Sergio Rodriguez
Sous Chef
Born in Guerrero, Mexico, Chef Sergio came to New York with the determination to build a better future for his family. He got his start as a dishwasher and methodically worked his way through every station in the kitchen — prep, salad, grill, hot line — learning by doing and absorbing knowledge from every chef he worked alongside.
His early career took shape in the kitchens of several influential restaurants, including America and Arizona 206, where he first met Executive Chef and Partner Andy D’Amico. Sergio then went on to hone his skills at Contrapunto and Commune before joining the opening team at Commissary, gaining experience in fine dining service and mastering the balance of precision, speed, and consistency.
In 2003, Sergio reunited with Chef Andy to help open Nice Matin. More than two decades later, he remains a cornerstone of the restaurant, now leading the kitchen as Chef de Cuisine. He is guided by intuition and hands-on knowledge of every dish on the line.

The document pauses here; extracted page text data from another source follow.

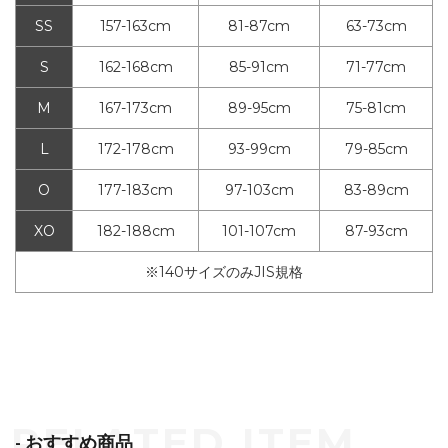
SS
157-163cm
81-87cm
63-73cm
S
162-168cm
85-91cm
71-77cm
M
167-173cm
89-95cm
75-81cm
L
172-178cm
93-99cm
79-85cm
O
177-183cm
97-103cm
83-89cm
XO
182-188cm
101-107cm
87-93cm
※140サイズのみJIS規格
- おすすめ商品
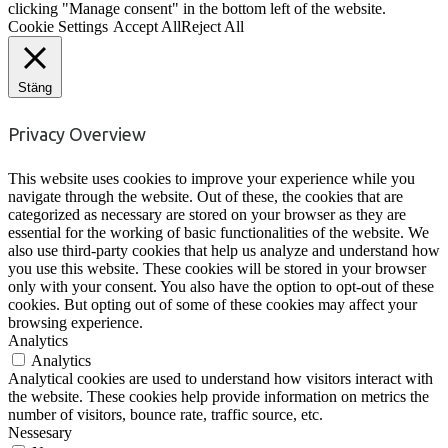
clicking "Manage consent" in the bottom left of the website.
Cookie Settings
Accept All
Reject All
Stäng
Privacy Overview
This website uses cookies to improve your experience while you
navigate through the website. Out of these, the cookies that are
categorized as necessary are stored on your browser as they are
essential for the working of basic functionalities of the website. We
also use third-party cookies that help us analyze and understand how
you use this website. These cookies will be stored in your browser
only with your consent. You also have the option to opt-out of these
cookies. But opting out of some of these cookies may affect your
browsing experience.
Analytics
Analytics
Analytical cookies are used to understand how visitors interact with
the website. These cookies help provide information on metrics the
number of visitors, bounce rate, traffic source, etc.
Nessesary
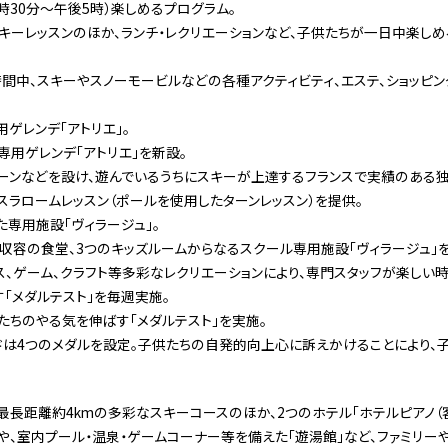
時30分〜午後5時）楽しめるプログラム。
キーレッスンのほか、ランチ・レクリエーションなど、子供たちが一日中楽し
間中、スキーやスノーモービルなどの各種アクティビティ、エステ、ショッピン
ゲレンデ「アトリエ」。
用ゲレンデ「アトリエ」を新設。
ーンなどを設け、遊んでいるうちにスキーが上達するフランスで実績のある
ラロームレッスン（ポールを使用したターンレッスン）を提供。
た専用施設「ヴィラージュ」。
名収容の食堂、3つのキッズルームからなるスクール専用施設「ヴィラージュ」
ス、ゲーム、クラフト等多彩なレクリエーションにより、専門スタッフが楽しい時
「メダルテスト」を毎週実施。
たちのやる気を伸ばす「メダルテスト」を実施。
ドは4つのメダルを設定。子供たちの自発的向上心に訴えかけることにより、
最長距離約4kmの多彩なスキーコースのほか、2つのホテル「ホテルピアノ（客
）」や、室内プール・温泉・ゲームコーナー等を備えた「遊湯館」など、ファミリ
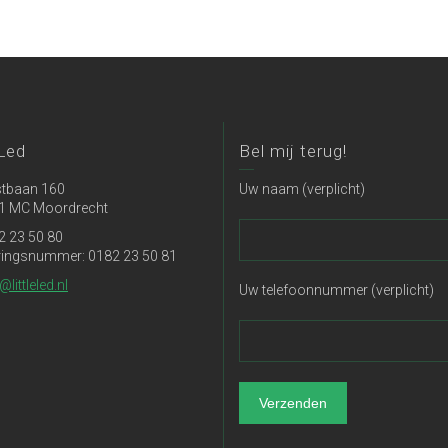
 Led
Bel mij terug!
tbaan 160
Uw naam (verplicht)
1 MC Moordrecht
2 23 50 80
ringsnummer: 0182 23 50 81
@littleled.nl
Uw telefoonnummer (verplicht)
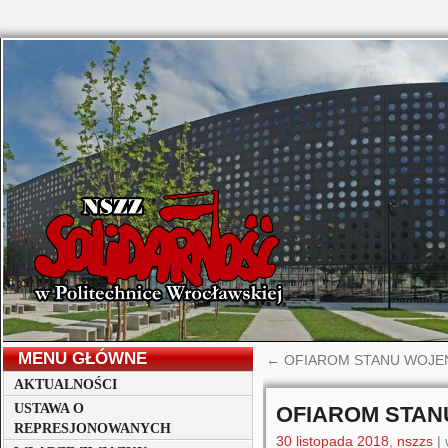
MENU GŁÓWNE
←
OFIAROM STANU WOJEN
AKTUALNOŚCI
USTAWA O
OFIAROM STA
REPRESJONOWANYCH
30 listopada 2018
,
nszzs
|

Mentors such as Chef Eric Starkman and Chef Andy have helped sharpen his palate and leadership style, encouraging him to trust his instincts and lead with empathy. He meets his team where they are, building strong, loyal relationships and creating an environment where people feel supported and motivated to grow.
Outside the kitchen, Sergio continues to study his craft, often reading culinary books and reflecting on how to bring his team closer together.